Serial sections of paraffin-embedded tissue were cut and analyzed for distribution of p16INK4a and CD34 in the vastus lateralis muscle. Paraffin sections (8 μm thick) were labeled using immunohistochemistry for binding of human monoclonal antibody p16INK4a (1:200, ab108349; Abcam, Cambridge, MA, USA) and CD34 (1:200, ab81289; Abcam, Cambridge, MA, USA). Immunofluorescence was used to detect regenerative macrophage CD163 (1:400, ab87099; Abcam, Cambridge, MA, USA) infiltration in the vastus lateralis after exercise. Optical images were analyzed using ImageJ (NIH, Bethesda, MD). Positive markers within cells were quantified and expressed as positive signal number/total skeletal muscle fiber number (%). An average of 600 muscle fibers per slide were included for analysis. All analyses were conducted by a specialist at the University of Taipei and a certified pathologist from Taipei Institute of Pathology with similar results. An additional 36 muscle biopsied samples were used to assess correlation between p16INK4a positive cells and ß-galactosidase positive cells (1: 150, NBP2-45731, Novus Biologicals, CO, USA).

Quantitative PCR

RNA was extracted from ~15 mg of skeletal muscle using TRI Reagent (T9424-200) (Sigma, St. Louis, MO, USA) for homogenization, followed by isopropanol precipitation, two ethanol washes, drying, and suspension in 20 μl nuclease-free water. One microgram of RNA in a total volume of 20 μl was reverse transcribed to cDNA using iScript cDNA Synthesis Kit (#170-8890) (Bio-Rad, Hercules, CA, USA). Real-time PCR was performed using MyiQ Single Color Real-Time PCR Detection System (Bio-Rad, Hercules, CA, USA), TaqMan Probe (Sigma-Aldrich, Singapore) and iQ Supermix kit (#170-8860) (Bio-Rad, Hercules, CA, USA). The PCR conditions for all genes consisted of one denaturing cycle at 90°C for 30 s, annealing at 60°C for 60 s and elongation at 72°C for 60 s. At the end of the PCR the samples were subjected to a melting curve analysis. To control for any variations due to efficiencies of the reverse transcription and PCR, 18S ribosomal RNA was used as an internal standard to determine relative expression levels of the target mRNAs. The primers and probes used to amplify target mRNA are 18S ribosomal (18S): Forward (5’-3’): ACAGGATTGACAGATTGATAGCTC, Reverse (5’-3’): TCGCTCCACCAACTAAGAACG, Probe (5’-3’): TGCACCACCACCCACGGAATCGAG; IL-10: Forward (5’-3’): CTTCCCTGTGAAAACAAG, Reverse (5’-3’): AGACCTCTAATTTATGTCCTA, Probe (5’-3’): AGTCGCCACCCTGATGTCTC; VEGF: Forward (5’-3’): TGAGATCGAGTACATCTTCAAGCC, Reverse (5’-3’): GGCCTTGGTGAGGTTTGATCC, Probe (5’-3’): CCTGTGTGCCCCTGATGCGATGCG; PGC-1α: Forward (5’-3’): CGAGGAATATCAGCACGAGAGG, Reverse (5’-3’): CATAAATCACACGGCGCTCTTC, Probe (5’-3’): TGCCTTCTGCCTCTGCCTCTCCCTC.

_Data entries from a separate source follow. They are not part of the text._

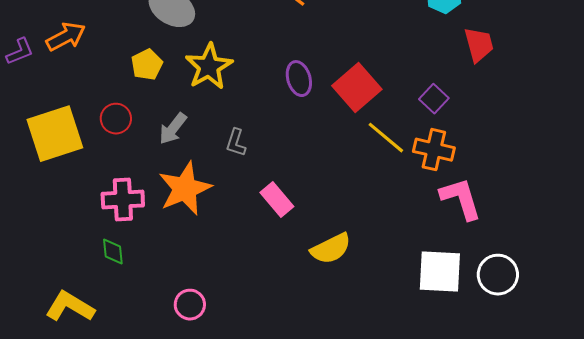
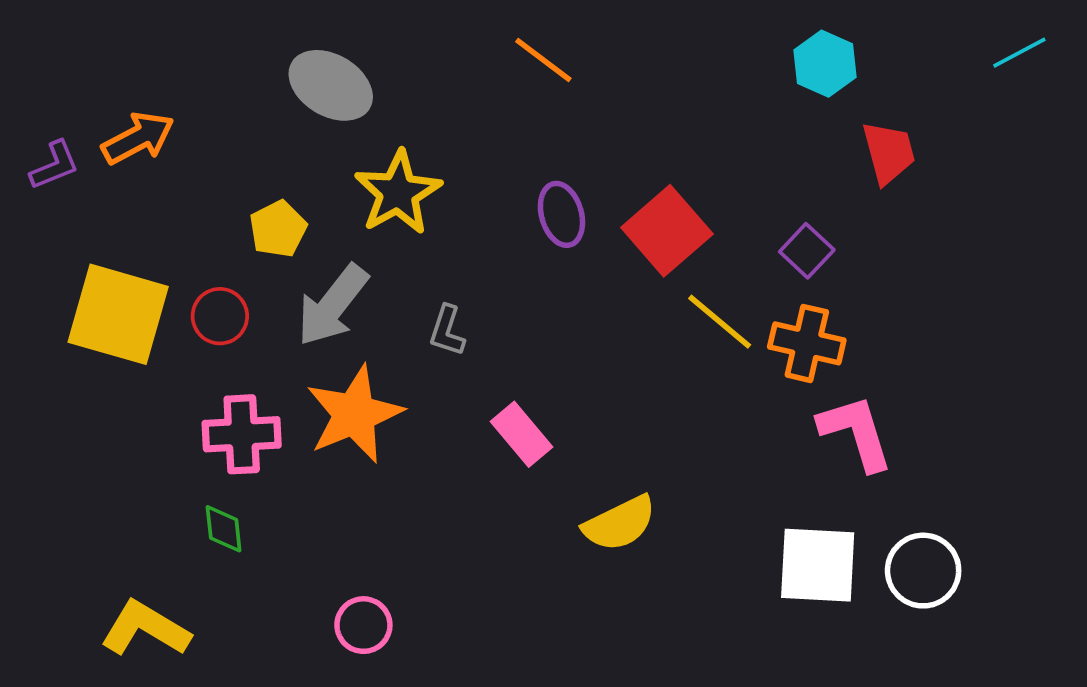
yellow pentagon: (147, 65) -> (278, 229), moved
red circle: (116, 119) -> (220, 316), moved
gray arrow: (173, 129) -> (333, 305), size x1.4
yellow square: (55, 134) -> (118, 314), turned 34

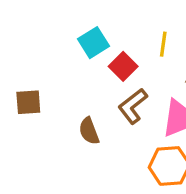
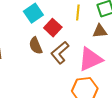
brown semicircle: (89, 131) -> (36, 46), moved

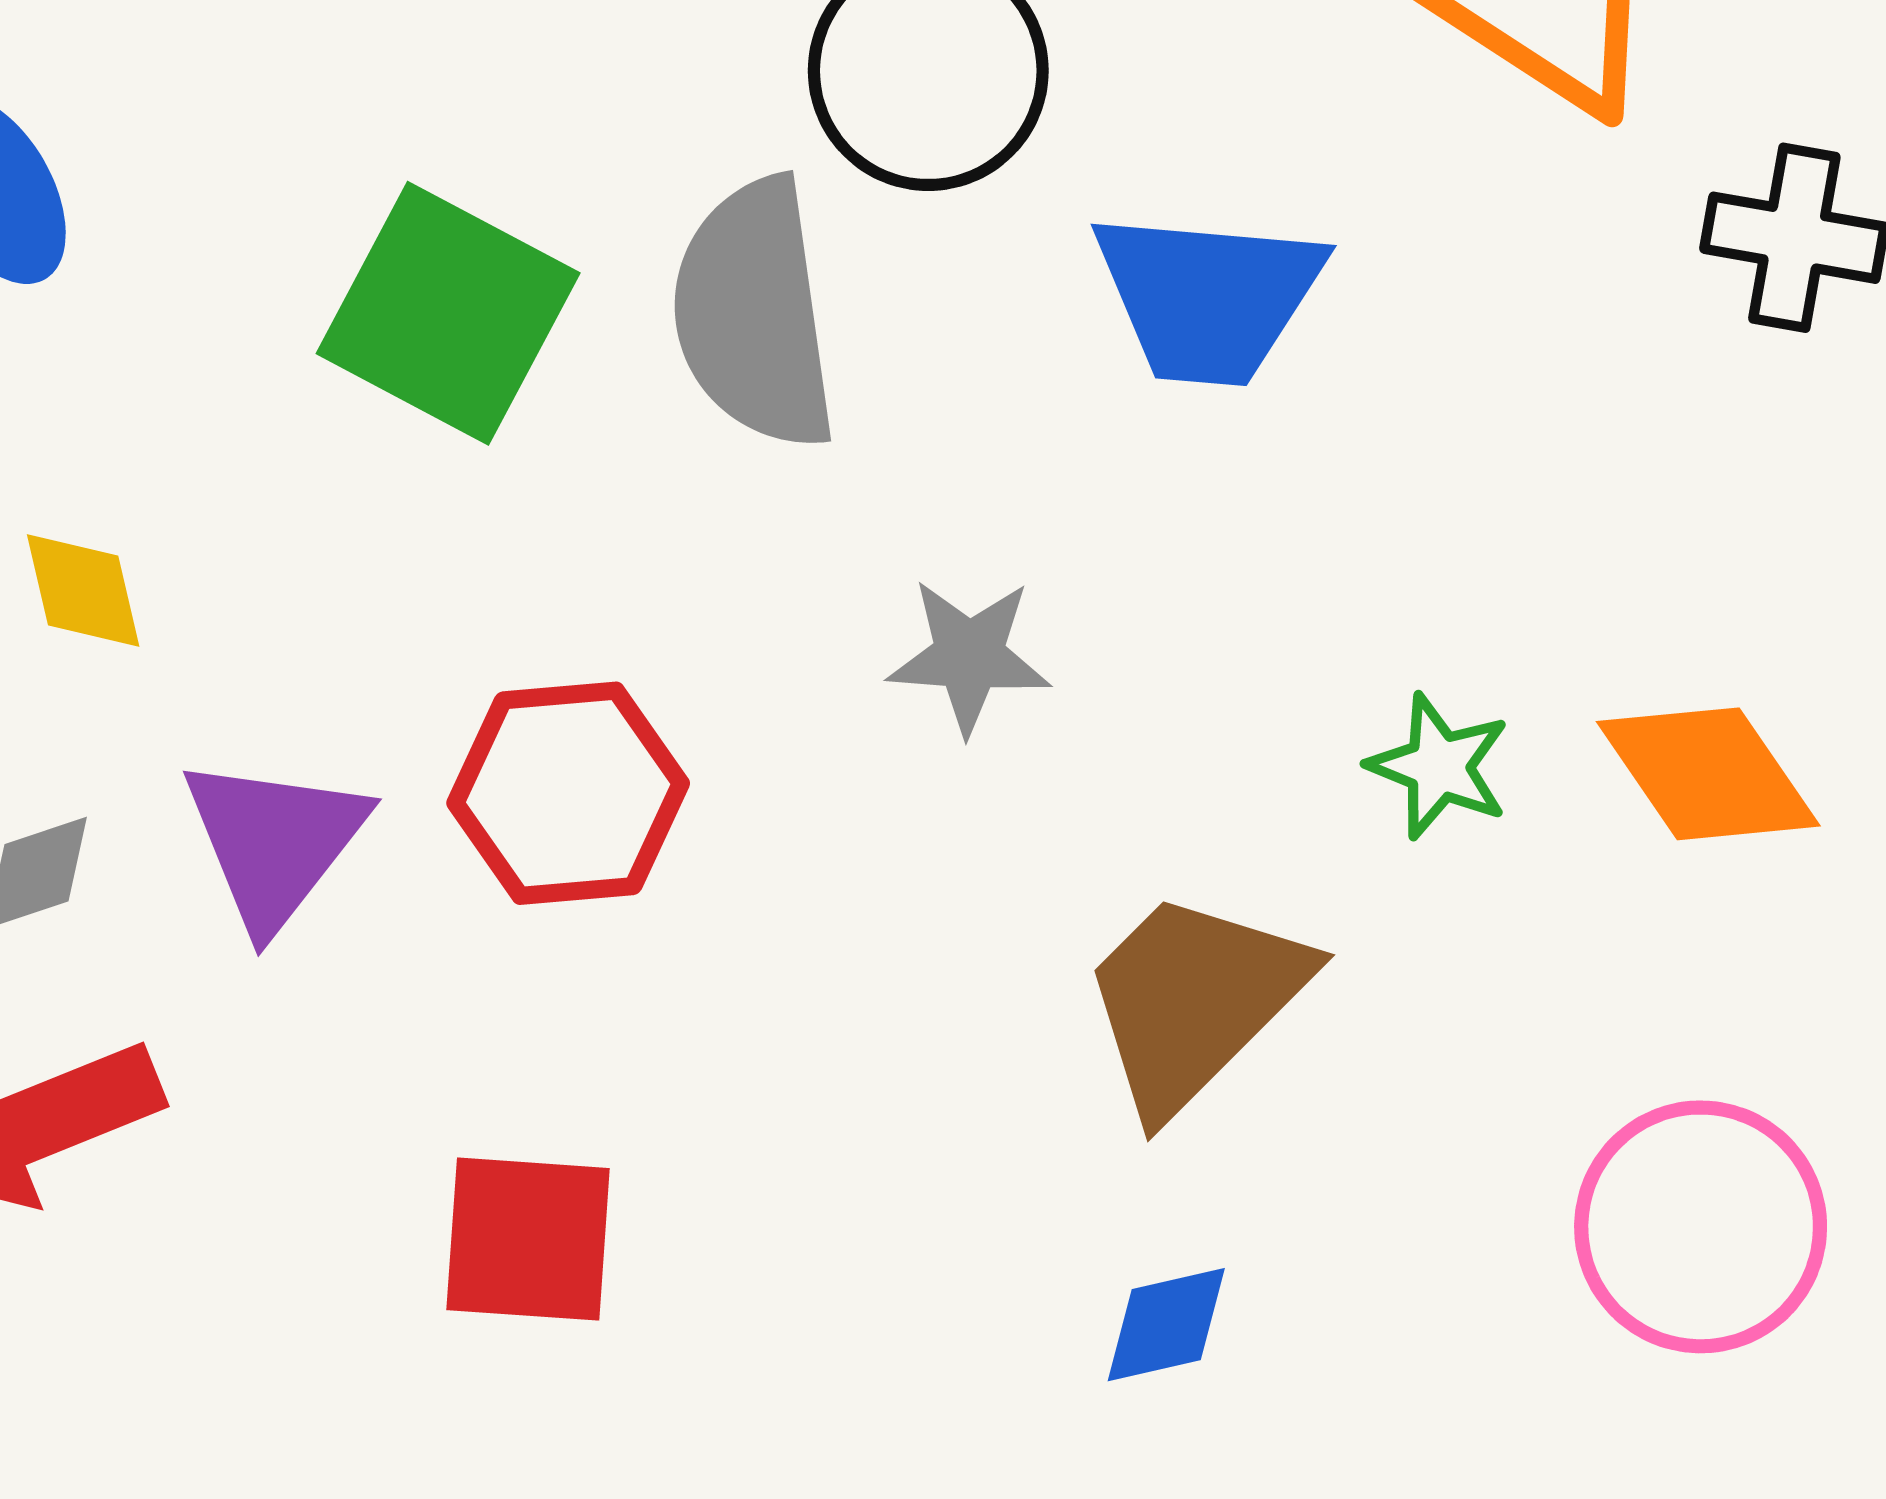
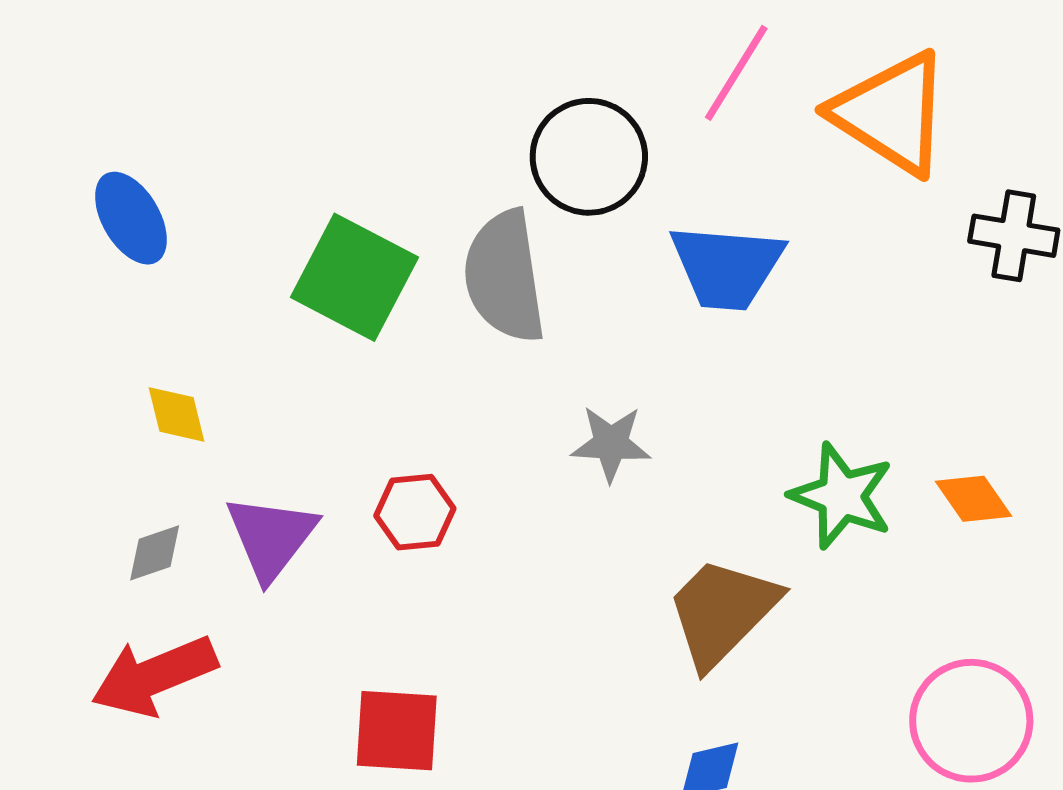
green star: (1439, 766) -> (841, 496), size x1.5
orange diamond: (1708, 774) -> (973, 499), size x0.7
red hexagon: (568, 793) -> (415, 512), size x0.7

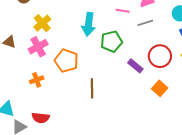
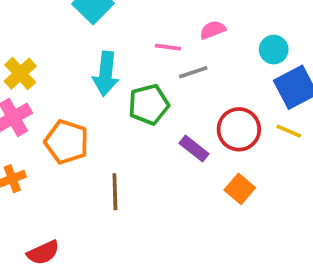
gray line: (145, 23) -> (193, 72), moved
red semicircle: (41, 118) -> (43, 253), moved, turned -30

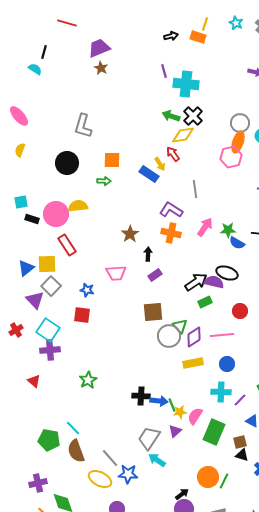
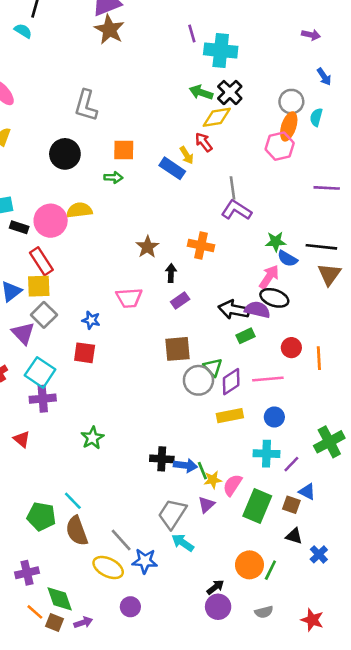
brown star: (101, 68) -> (109, 30), size x1.6
purple L-shape: (171, 210) -> (236, 210), moved
pink arrow: (205, 227) -> (269, 277), moved
red rectangle: (67, 245) -> (41, 261), moved
black arrow: (196, 282) -> (234, 310), turned -135
brown square: (240, 442) -> (291, 505), moved, turned 32

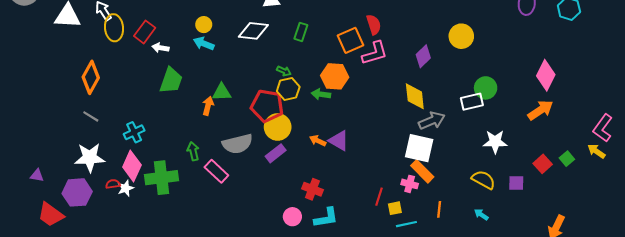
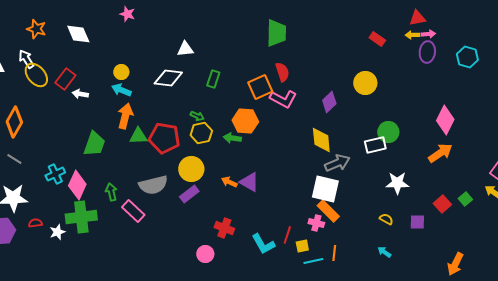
yellow ellipse: (114, 28) -> (36, 75), turned -35
pink L-shape: (375, 53) -> (283, 99), turned 44
green trapezoid: (171, 81) -> (94, 144), moved
orange arrow: (208, 106) -> (125, 116), moved, size x1.4
red pentagon: (267, 106) -> (164, 138), moved
pink diamond: (132, 166) -> (77, 185), moved
yellow semicircle: (483, 180) -> (386, 219), size x0.6
white star: (126, 188) -> (57, 232), moved
orange line: (439, 209) -> (334, 253), moved
cyan L-shape: (326, 218) -> (263, 244), moved, turned 70

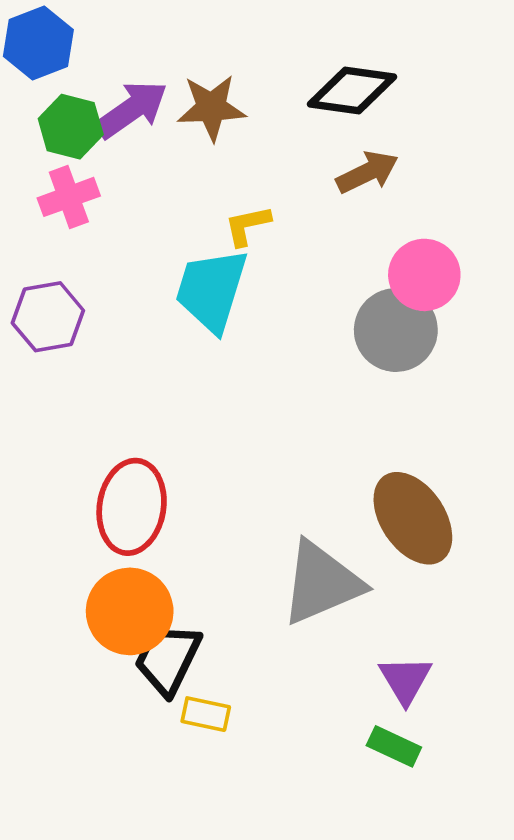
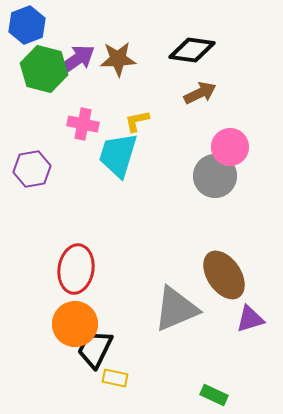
green hexagon: (71, 127) -> (44, 69), size x1.4
pink cross: (69, 197) -> (83, 124), moved, turned 32
purple triangle: (405, 680) -> (250, 319), moved, turned 44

Serum LDH, Myoglobin and TBARS

A colorimetric assay kit was used to detect serum LDH activity according to the manufacturer’s instructions (Bio-Vision, # k726-500, CA, USA). Myoglobin was measured by ELISA using a commercially available kit (Immunology Consultants Laboratory, E-80MY, OR, USA). Serum samples were also used after further dilution for measurement of TBARS using a commercially available kit (Cayman Chemical, No. 10009055, MI, USA).

Statistical analysis

All data are expressed as means ± standard error. The data were analyzed using a two-factor repeated-measures ANOVA (SPSS 20.0). Post hoc paired comparison analysis was performed with the Fisher LSD method. Type I error of P ≤ 0.05 was considered significant. P ≤ 0.1 was considered moderately significant.